WHAT IS BEING ASKED
An exact copy of every entry is the required answer.

SUPPLIED MATERIAL
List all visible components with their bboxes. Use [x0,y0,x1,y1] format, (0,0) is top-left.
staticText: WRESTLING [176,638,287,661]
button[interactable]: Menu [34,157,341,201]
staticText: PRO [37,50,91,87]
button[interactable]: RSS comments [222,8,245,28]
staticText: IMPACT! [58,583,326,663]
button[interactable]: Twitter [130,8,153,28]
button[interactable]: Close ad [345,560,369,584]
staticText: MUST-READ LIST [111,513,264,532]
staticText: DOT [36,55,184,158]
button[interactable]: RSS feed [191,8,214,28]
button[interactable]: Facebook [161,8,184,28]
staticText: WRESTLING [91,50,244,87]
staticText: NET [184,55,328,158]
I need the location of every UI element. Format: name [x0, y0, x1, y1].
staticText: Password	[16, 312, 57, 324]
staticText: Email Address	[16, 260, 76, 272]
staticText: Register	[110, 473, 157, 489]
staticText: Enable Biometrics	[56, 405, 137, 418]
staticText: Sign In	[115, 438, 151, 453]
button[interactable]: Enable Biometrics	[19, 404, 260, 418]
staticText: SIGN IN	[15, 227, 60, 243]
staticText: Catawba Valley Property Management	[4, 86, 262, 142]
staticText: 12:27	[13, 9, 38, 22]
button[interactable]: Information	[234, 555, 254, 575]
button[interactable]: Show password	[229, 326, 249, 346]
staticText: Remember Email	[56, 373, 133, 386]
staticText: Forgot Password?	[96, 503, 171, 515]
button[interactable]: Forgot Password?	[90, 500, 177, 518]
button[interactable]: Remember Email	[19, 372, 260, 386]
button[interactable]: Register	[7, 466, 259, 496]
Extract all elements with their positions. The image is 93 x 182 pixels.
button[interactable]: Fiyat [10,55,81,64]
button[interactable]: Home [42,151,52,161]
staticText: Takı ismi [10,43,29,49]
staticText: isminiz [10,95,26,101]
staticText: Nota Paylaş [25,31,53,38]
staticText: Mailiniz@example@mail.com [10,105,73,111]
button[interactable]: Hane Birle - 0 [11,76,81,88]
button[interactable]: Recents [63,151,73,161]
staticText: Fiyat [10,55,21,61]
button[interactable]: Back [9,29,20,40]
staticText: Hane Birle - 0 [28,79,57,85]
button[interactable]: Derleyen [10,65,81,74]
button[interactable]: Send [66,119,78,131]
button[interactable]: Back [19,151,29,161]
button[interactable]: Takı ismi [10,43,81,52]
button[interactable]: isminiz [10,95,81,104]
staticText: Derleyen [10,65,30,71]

RESULT FOR THIS TASK
List all visible components with their bboxes. Use [x0,y0,x1,y1] format, (0,0) is top-left.
staticText: WRESTLING [176,638,287,661]
button[interactable]: Menu [34,157,341,201]
staticText: PRO [37,50,91,87]
button[interactable]: RSS comments [222,8,245,28]
staticText: IMPACT! [58,583,326,663]
button[interactable]: Twitter [130,8,153,28]
button[interactable]: Close ad [345,560,369,584]
staticText: MUST-READ LIST [111,513,264,532]
staticText: DOT [36,55,184,158]
button[interactable]: RSS feed [191,8,214,28]
button[interactable]: Facebook [161,8,184,28]
staticText: WRESTLING [91,50,244,87]
staticText: NET [184,55,328,158]
I need the location of every UI element. Format: name [x0, y0, x1, y1].
staticText: Password	[16, 312, 57, 324]
staticText: Email Address	[16, 260, 76, 272]
staticText: Register	[110, 473, 157, 489]
staticText: Enable Biometrics	[56, 405, 137, 418]
staticText: Sign In	[115, 438, 151, 453]
button[interactable]: Enable Biometrics	[19, 404, 260, 418]
staticText: SIGN IN	[15, 227, 60, 243]
staticText: Catawba Valley Property Management	[4, 86, 262, 142]
staticText: 12:27	[13, 9, 38, 22]
button[interactable]: Information	[234, 555, 254, 575]
button[interactable]: Show password	[229, 326, 249, 346]
staticText: Remember Email	[56, 373, 133, 386]
staticText: Forgot Password?	[96, 503, 171, 515]
button[interactable]: Forgot Password?	[90, 500, 177, 518]
button[interactable]: Remember Email	[19, 372, 260, 386]
button[interactable]: Register	[7, 466, 259, 496]
Extract all elements with their positions. The image is 93 x 182 pixels.
button[interactable]: Fiyat [10,55,81,64]
button[interactable]: Home [42,151,52,161]
staticText: Takı ismi [10,43,29,49]
staticText: isminiz [10,95,26,101]
staticText: Nota Paylaş [25,31,53,38]
staticText: Mailiniz@example@mail.com [10,105,73,111]
button[interactable]: Hane Birle - 0 [11,76,81,88]
button[interactable]: Recents [63,151,73,161]
staticText: Fiyat [10,55,21,61]
button[interactable]: Back [9,29,20,40]
staticText: Hane Birle - 0 [28,79,57,85]
button[interactable]: Derleyen [10,65,81,74]
button[interactable]: Send [66,119,78,131]
button[interactable]: Back [19,151,29,161]
button[interactable]: Takı ismi [10,43,81,52]
button[interactable]: isminiz [10,95,81,104]
staticText: Derleyen [10,65,30,71]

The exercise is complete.